Activity =
Return all of the data exactly as given.

Entries provided =
• • • • • • •

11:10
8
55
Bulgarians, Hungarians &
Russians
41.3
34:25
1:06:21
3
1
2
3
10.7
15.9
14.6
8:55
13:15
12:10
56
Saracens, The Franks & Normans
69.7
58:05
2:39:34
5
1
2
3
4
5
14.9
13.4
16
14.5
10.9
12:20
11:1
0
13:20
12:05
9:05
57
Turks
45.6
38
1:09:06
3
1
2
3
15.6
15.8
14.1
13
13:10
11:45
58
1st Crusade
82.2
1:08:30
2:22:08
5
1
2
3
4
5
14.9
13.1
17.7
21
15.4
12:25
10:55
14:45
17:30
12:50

• • • • • • •

Output for this exercise =
11:10
8
55
Bulgarians, Hungarians &
Russians
41.3
34:25
1:06:21
3
1
2
3
10.7
15.9
14.6
8:55
13:15
12:10
56
Saracens, The Franks & Normans
69.7
58:05
2:39:34
5
1
2
3
4
5
14.9
13.4
16
14.5
10.9
12:20
11:1
0
13:20
12:05
9:05
57
Turks
45.6
38
1:09:06
3
1
2
3
15.6
15.8
14.1
13
13:10
11:45
58
1st Crusade
82.2
1:08:30
2:22:08
5
1
2
3
4
5
14.9
13.1
17.7
21
15.4
12:25
10:55
14:45
17:30
12:50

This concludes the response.